In Bohu Finance’s view, the so-called “own brand” is just that the company is looking for another way out, and their common dilemma is: the original vertical e-commerce road has nowhere to go.

In the eyes of most industry insiders, vertical e-commerce has no future.

On the one hand, there is no traffic. Zhang Yi, CEO and chief analyst of iiMedia Research, believes, “Vertical e-commerce, integrated e-commerce, and Internet giants are definitely weak to grab traffic. Unless you rely on a large platform, it will be difficult to get out in a market full of giants.”

On the other hand, from the perspective of “basic conditions” such as supply chain and logistics, vertical e-commerce also has no advantages.

Analyst Cheng Yu believes that the significance of e-commerce is to save users’ transaction costs, but if this model actually increases users’ transaction costs, then vertical e-commerce is tantamount to violating the laws of the market, and ultimately increasing transaction costs for users will change. It has become its own sales expense, and naturally it can’t be done. For example, logistics costs, self-built logistics systems require high investment. If the transaction volume of the platform is limited, the cost will be very high. Whether it is self-operated or outsourced, the logistics cost will not come down, and it will eventually fall on the user.
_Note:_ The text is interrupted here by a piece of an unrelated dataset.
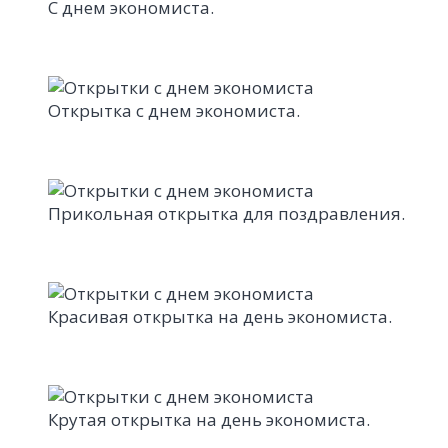
С днем экономиста.
Открытка с днем экономиста.
Прикольная открытка для поздравления.
Красивая открытка на день экономиста.
Крутая открытка на день экономиста.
Some people in the industry mentioned that for e-commerce platforms with insufficient traffic, it is not a good business model to help others sell goods, sell cheap goods, and earn meager commissions. Even if it is as powerful as JD.com, it mainly relies on self-support to make money.

The data shows that in 2019, in China’s e-commerce market share, Tao Department, JD.com and Pinduoduo accounted for more than 90%.

Falling vertical e-commerce one after another, they may gradually block the way of vertical e-commerce.